Consumers today are more “design-centric” than in the past, especially the more affluent, according to Dwell Media’s New Face of Affluence survey. Abrams and her team took this into account when developing their event because design-centric consumers are extremely loyal to the brands that distinguish themselves with simple, clean, and functional design and messaging. “Sometimes the loudest and the junkiest get the best response, but that is starting to change.”
 
But design goes beyond the look and feel of the live experience, the branding, and the messaging—it’s the entire package.
 
As an example, she cited Virgin America Airlines as a company where good design is a central focus. It’s not just nonstop flights and cheap fares, but the entire experience—ordering food at the touch of a button, free entertainment screens at each seat, leather seats, and the purple lights in the cabin, among other things. It’s why she and others will go out of their way to fly the airline. She also pointed to Apple, noting that company’s technology, industrial design, logo, genius bars, and more combine to transform it from a computer company into a lifestyle brand.
 
And that is her goal with Dwell on Design—to make it “so personal, so on target to their needs, they know that whatever you do under that brand, they will follow.”
 
Pinterest Pavillion
 
Abrams sees social media and technology as essential to good design because it is such an integral part of the attendees’ life. “When brands use technology well, the attendee, the consumer, feels as if they have a relationship with you, that you listen to them, that they have a say in what you do,” she explained. “They need to feel that it’s one to one—that they are the one and only exhibitor or attendee—even if it’s a 50,000-person show.” Social media can help planners foster that relationship. “It’s not a platform to push messages out but to create the relationship that we know the attendee wants.”
 
Dwell has an exhibit at its upcoming show that incorporates social media into the live experience—the Pinterest Pavillion.

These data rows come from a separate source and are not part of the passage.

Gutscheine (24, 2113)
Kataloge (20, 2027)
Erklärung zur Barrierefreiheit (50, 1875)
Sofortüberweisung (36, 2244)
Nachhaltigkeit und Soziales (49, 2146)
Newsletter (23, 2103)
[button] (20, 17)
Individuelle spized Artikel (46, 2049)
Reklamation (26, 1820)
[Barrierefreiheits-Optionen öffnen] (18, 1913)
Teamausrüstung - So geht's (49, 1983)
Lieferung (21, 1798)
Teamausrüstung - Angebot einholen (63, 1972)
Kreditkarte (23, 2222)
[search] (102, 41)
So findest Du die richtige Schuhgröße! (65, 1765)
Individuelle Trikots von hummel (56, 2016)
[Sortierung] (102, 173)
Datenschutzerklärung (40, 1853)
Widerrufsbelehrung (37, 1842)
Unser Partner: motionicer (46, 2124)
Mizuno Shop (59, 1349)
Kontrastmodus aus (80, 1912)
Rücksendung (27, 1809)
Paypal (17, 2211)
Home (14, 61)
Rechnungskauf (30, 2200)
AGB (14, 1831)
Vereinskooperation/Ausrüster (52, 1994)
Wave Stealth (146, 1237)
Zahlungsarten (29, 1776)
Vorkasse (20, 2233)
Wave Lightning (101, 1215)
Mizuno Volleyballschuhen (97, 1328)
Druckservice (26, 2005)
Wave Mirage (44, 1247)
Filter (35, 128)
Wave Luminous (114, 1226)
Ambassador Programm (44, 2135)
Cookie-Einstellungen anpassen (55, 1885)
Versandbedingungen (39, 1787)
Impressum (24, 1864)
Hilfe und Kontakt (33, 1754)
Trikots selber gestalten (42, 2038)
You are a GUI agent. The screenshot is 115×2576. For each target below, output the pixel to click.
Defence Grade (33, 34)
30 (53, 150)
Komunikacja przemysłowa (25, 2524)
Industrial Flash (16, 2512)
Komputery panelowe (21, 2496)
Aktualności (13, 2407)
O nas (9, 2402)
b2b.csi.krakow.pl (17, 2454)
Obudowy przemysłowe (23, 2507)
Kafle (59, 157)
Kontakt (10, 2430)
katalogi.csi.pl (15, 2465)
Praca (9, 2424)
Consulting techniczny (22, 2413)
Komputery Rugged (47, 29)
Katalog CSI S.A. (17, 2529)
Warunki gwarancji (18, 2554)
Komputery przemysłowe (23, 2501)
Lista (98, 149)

It started with a “Pin to Win” competition in which attendees were asked to post their design entries to Pinterest and then Dwell judges selected winners in various categories and invited them to bring their designs to life at Dwell on Design at the Los Angeles Convention Center, June 21–23. In the Pinterest Pavillion, attendees will be able to walk through and experience the winning designs, then re-pin pictures to their own Pinterest boards. “This is one of the most important things we’ve done this year,” she said, as the buzz has accounted for a spike in early registrations and multiple sponsorships.
 
Right next to the Pinterest Pavillion will be a large social media pavilion where people can blog, tweet, and post.
 
The Dwell on Design show is but one episode in a continuing conversation Dwell Mediahas with its audience throughout the year—not a culminating event. “We work really hard to make sure that the community is in the center of everything that we do.” So Dwell keeps that relationship going through social media, magazines, and a number of smaller events.
 
“Interminable” Trade Show Rows   
 
Dwell listened to the customer when it designed the show. Based on feedback from customers, it did away with the typical trade show grid. Abrams says that walking “the interminable rows” is no longer what people want.Instead, Dwell on Design is immersive experience where the 400 exhibits, sessions, presentations, and food and beverage are all on the exhibition floor, which is divided into theme zones—Dwell Outdoor, the Tech Zone, Furniture, Kitchen and Bath, etc. While some of the show’s 96 sessions are in meetings rooms, most happen on stages in the exhibit hall. “We don’t send people down a long hallway; we keep them right there,” she said. Even the end-of-day cocktail receptions are on the floor.
 
The design has not only engaged the attendees, but also pleased the exhibitors because the attendees are on the show floor almost all of the time.
 
“Design, for us, touches absolutely everything,” said Abrams. And it’s been the reason for the success of its show."